How to Deal with a Cheating Narcissist
The average person who drinks and drives does so 80 times before getting arrested. In the same way, narcissists cheat many times before they get caught.
You can’t even have a typical infidelity conversation since you’re dealing with someone without a moral compass or emotions. Here’s what you can do:
- Get Therapy: Narcissistic abuse is unlike any other relationship challenge. With only about 5% of the population being diagnosed with narcissistic personality disorder, you need a marriage counselor specializing in personality disorders or trauma recovery.

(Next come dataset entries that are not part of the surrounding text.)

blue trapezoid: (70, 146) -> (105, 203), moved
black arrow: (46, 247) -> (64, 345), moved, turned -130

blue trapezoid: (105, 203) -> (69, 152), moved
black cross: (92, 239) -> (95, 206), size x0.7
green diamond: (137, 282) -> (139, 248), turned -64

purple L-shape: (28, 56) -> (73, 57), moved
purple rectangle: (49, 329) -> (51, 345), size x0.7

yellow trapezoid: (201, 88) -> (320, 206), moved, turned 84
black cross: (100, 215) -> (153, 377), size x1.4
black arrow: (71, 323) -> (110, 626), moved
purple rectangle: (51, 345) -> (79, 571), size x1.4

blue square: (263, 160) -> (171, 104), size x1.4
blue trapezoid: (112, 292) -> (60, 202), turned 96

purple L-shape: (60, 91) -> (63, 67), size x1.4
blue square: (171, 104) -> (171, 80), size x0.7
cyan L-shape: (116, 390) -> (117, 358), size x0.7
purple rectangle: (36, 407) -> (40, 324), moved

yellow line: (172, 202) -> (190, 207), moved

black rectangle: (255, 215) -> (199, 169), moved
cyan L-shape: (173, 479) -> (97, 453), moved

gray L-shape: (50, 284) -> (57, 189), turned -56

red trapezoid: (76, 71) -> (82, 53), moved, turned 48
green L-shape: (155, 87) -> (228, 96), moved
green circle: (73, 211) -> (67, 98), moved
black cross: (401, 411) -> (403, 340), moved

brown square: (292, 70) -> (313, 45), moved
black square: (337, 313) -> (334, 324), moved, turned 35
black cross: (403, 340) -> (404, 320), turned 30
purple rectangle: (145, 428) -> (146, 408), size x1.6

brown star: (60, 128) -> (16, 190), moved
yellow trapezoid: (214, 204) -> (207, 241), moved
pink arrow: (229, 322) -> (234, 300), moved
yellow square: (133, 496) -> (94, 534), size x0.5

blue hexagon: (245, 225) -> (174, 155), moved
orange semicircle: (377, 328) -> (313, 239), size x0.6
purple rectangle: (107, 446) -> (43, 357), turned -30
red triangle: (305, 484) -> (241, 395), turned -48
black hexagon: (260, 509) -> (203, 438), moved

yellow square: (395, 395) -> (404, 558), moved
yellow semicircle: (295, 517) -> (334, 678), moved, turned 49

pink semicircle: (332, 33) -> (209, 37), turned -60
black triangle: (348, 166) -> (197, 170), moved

- Get Real: Handle your emotions first, but then handle the facts. 60% of all narcissistic marriages end in divorce. If you stay for the kids, alter your behavior to avoid narcissistic baits. Accept the reality that he isn’t going to change in the long run.
- Get Over Closure: You’ll never get closure from a narcissist. You will only get more lies, gaslighting, and love bombing. The fact that you are “so obsessed” with talking to him will only reinforce how desirable he is.
Staying with a cheating narcissist could only make him go more covert with his next potential act of infidelity.
Narcissism is in the Dark Triad of personality, which includes Machiavellianism and psychopathy. That’s right, you’ve been one angle away from a psychopath.
Therapy has not evolved to the point where narcissists can be cured.
Most won’t seek treatment since they don’t hold themselves accountable. Even attempts at therapy lead to the challenging fun of narcissists trying to outwit a trained professional.
Therapy can help you deal with this unique breed of infidelity and recover to live a better life.